Kava tea is an earthy blend that originates in the South Pacific. The kava plant has long been associated with stress relief and decreased anxiety. In recent years, research shows that it may also pose significant risks to health. Studies show that long-term consumption of kava may cause liver injury and other side effects.
That doesn’t mean you can’t open your tea world to new tastes and aromas. Kava tea can be consumed in mild amounts with fewer side effects. If you want to give kava tea a try, read on to learn more about potential side effects and uses of the beverage.
What Is Kava Tea?
Kava tea is made from extracts of the kava plant known by the botanical name Piper methysticum. Tea and dietary supplements are commonly made from the kava root. The kava plant is native to the South Pacific region, where it is consumed similarly to alcohol in the United States and Europe. Many South Pacific Islands, including Fiji and Guam, use the plant as herbal medicine.
Kava goes by many different names depending on the local language of each Pacific island. It’s commonly known as kava kava, awa, yaqona, malok, and sakau. The plant belongs to the pepper family and features a rich earthy flavor. It’s often described as tasting like muddy water. To improve the flavor of this tea, you can add ginger root, lemon, or a heaping teaspoon of honey.
Is Kava Tea Safe?
Kava has been a controversial ingredient in herbal health. Short-term use of the plant seems to be generally safe, but long-term use of the plant has been associated with serious adverse effects including liver damage. The high risk of liver problems shown by recent research studies has lead to kava being banned in western European countries and Canada.

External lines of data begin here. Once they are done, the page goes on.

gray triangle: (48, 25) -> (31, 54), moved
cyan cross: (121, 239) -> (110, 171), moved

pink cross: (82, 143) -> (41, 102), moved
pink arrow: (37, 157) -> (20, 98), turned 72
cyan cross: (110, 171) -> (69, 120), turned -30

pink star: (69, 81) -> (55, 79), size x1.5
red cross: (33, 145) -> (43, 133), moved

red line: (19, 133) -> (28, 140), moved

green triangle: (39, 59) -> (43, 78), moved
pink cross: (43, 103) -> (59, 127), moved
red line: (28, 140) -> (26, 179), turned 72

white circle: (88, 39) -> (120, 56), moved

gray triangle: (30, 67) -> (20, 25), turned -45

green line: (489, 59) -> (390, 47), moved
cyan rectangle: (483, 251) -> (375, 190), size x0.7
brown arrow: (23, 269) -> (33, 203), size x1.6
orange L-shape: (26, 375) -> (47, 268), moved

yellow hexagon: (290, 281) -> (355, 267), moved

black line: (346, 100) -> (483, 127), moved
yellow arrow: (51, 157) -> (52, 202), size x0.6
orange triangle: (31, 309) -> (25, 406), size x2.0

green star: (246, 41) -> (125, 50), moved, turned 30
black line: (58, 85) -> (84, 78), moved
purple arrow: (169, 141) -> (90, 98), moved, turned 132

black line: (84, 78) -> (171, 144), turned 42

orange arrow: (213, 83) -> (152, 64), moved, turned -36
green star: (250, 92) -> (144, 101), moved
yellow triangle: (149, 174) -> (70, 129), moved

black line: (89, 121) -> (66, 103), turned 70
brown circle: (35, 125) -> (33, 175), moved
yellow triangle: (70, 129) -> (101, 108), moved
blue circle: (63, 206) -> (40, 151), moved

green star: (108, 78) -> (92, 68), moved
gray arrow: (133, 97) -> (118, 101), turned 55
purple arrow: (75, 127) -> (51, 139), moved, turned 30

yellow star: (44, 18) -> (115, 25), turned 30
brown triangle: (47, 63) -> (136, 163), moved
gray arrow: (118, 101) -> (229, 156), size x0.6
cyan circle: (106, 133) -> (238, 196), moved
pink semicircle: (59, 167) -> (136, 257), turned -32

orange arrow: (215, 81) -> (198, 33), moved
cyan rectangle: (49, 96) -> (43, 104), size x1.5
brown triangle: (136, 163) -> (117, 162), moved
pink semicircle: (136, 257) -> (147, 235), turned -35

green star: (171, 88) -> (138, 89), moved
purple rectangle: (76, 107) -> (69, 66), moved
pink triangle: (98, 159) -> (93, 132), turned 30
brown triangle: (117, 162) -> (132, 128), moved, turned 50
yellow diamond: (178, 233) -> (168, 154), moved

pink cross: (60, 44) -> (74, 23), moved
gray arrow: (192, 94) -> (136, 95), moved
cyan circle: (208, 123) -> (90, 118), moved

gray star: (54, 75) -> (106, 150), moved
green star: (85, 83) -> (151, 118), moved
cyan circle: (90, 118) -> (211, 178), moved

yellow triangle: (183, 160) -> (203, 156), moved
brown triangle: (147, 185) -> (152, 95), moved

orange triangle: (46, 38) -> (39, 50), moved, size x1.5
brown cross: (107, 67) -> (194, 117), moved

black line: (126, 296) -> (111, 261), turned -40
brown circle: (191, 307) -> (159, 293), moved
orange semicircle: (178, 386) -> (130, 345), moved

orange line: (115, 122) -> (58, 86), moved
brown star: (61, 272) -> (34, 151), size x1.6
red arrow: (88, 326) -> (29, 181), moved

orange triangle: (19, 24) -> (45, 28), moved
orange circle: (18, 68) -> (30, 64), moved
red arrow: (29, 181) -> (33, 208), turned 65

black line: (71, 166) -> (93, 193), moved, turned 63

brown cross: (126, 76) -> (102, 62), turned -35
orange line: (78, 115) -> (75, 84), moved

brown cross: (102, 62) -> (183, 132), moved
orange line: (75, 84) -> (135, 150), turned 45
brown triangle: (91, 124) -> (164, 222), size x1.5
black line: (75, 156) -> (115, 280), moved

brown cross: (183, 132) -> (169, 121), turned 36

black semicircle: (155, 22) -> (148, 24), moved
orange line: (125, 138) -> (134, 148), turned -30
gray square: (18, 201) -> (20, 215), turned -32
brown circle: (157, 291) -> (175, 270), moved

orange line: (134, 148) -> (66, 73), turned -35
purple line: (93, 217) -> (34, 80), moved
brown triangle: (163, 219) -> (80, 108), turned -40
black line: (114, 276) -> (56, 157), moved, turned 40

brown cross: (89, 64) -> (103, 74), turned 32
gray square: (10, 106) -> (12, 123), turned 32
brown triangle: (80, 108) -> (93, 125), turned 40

Kava is still legal and readily accessible in the United States. The U.S. Food and Drug Administration in New York (FDA) released a consumer advisory on the plant and side effects associated with its long-term use (1). The advisory outlined the potential side effects of kava including skin rash, liver toxicity, dark urine, and nausea.
Due to these potential side effects, it’s not recommended to drink kava tea daily for long periods of time or to partake in kava consumption while pregnant or breastfeeding. Consult a qualified healthcare professional before taking kava supplements, drinking kava drinks like tea, or eating kava bars.
Kava may interact with certain medications including antidepressants and medications for central nervous system disorders. If you are taking any medications, talk to your doctor before drinking kava tea. Kava also increases the production of dopamine in the brain and thus may interact with drugs for Parkinson’s disease (2).
Most research shows that negative side effects occur during prolonged or continued use of kava. Kava is safe to consume occasionally and in small amounts. Limit consumption of kava products and consult a physician regularly to prevent serious side effects.
What Is Kava Used For?
Kava tea has traditionally been used as a social drink. It’s also frequently used in traditional medicine as a treatment for anxiety disorders. Kava tea can be brewed using parts of the fresh plant or by purchasing loose leaf teas or tea bags.
Active ingredients in kava tea include kavalactones and kavapyrones. These ingredients are responsible for the sedative and calming effects of the tea as they boast psychoactive properties. Research shows that these compounds act directly on the excitability of neurons to provide a calming and uplifting effect (3). Kava stress relief effects can be attributed to these active ingredients.
Research shows that kava may be beneficial in the treatment of generalized anxiety disorders. A study published in Trials examined the effects of kava on anxiety. The clinical trial was funded by MediHerb and the Australian National Health and Medical Research Council. The study consisted of a two-arm, randomized, double-blind study that lasted for a duration of 18 weeks and included 210 patients with generalized anxiety disorder. Researchers found that data indicated kava helped to reduce anxiety, though longer-term research is needed to examine the potential side effects of continued use (4).
Kava Tea Recap
The use of kava and herbal supplements is considered dangerous when consumed long-term or in large amounts. If you choose to use kava by drinking kava tea or taking a kava extract, make sure to talk with your doctor about potential dangers. Kava use should be closely monitored to prevent side effects such as liver injury and drug interactions. Remember that the American FDA does not approve using kava supplements or kava tea for the treatment of any ailments.
Kava tea delivers a unique flavor profile and sedative effects that may help to induce calm. Join Pacific Islanders in enjoying a cup of traditional kava at your next social gathering. Whether it’s your first time trying a cup of kava tea or your hundredth, remember to keep cups to a minimum and enjoy in moderation.